_WHAT IS NEEDED_
Apart from the pictures, every part of the records below gets retyped exactly.

_SOURCE MATERIAL_
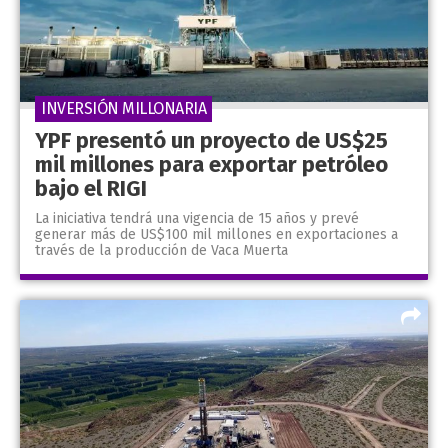
INVERSIÓN MILLONARIA
YPF presentó un proyecto de US$25
mil millones para exportar petróleo
bajo el RIGI
La iniciativa tendrá una vigencia de 15 años y prevé
generar más de US$100 mil millones en exportaciones a
través de la producción de Vaca Muerta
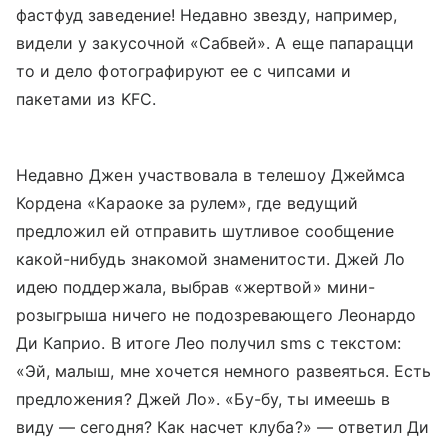
фастфуд заведение! Недавно звезду, например,
видели у закусочной «Сабвей». А еще папарацци
то и дело фотографируют ее с чипсами и
пакетами из KFC.
Недавно Джен участвовала в телешоу Джеймса
Кордена «Караоке за рулем», где ведущий
предложил ей отправить шутливое сообщение
какой-нибудь знакомой знаменитости. Джей Ло
идею поддержала, выбрав «жертвой» мини-
розыгрыша ничего не подозревающего Леонардо
Ди Каприо. В итоге Лео получил sms с текстом:
«Эй, малыш, мне хочется немного развеяться. Есть
предложения? Джей Ло». «Бу-бу, ты имеешь в
виду — сегодня? Как насчет клуба?» — ответил Ди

_SOLUTION TO THIS EXERCISE_
INVERSIÓN MILLONARIA
YPF presentó un proyecto de US$25
mil millones para exportar petróleo
bajo el RIGI
La iniciativa tendrá una vigencia de 15 años y prevé
generar más de US$100 mil millones en exportaciones a
través de la producción de Vaca Muerta
фастфуд заведение! Недавно звезду, например,
видели у закусочной «Сабвей». А еще папарацци
то и дело фотографируют ее с чипсами и
пакетами из KFC.
Недавно Джен участвовала в телешоу Джеймса
Кордена «Караоке за рулем», где ведущий
предложил ей отправить шутливое сообщение
какой-нибудь знакомой знаменитости. Джей Ло
идею поддержала, выбрав «жертвой» мини-
розыгрыша ничего не подозревающего Леонардо
Ди Каприо. В итоге Лео получил sms с текстом:
«Эй, малыш, мне хочется немного развеяться. Есть
предложения? Джей Ло». «Бу-бу, ты имеешь в
виду — сегодня? Как насчет клуба?» — ответил Ди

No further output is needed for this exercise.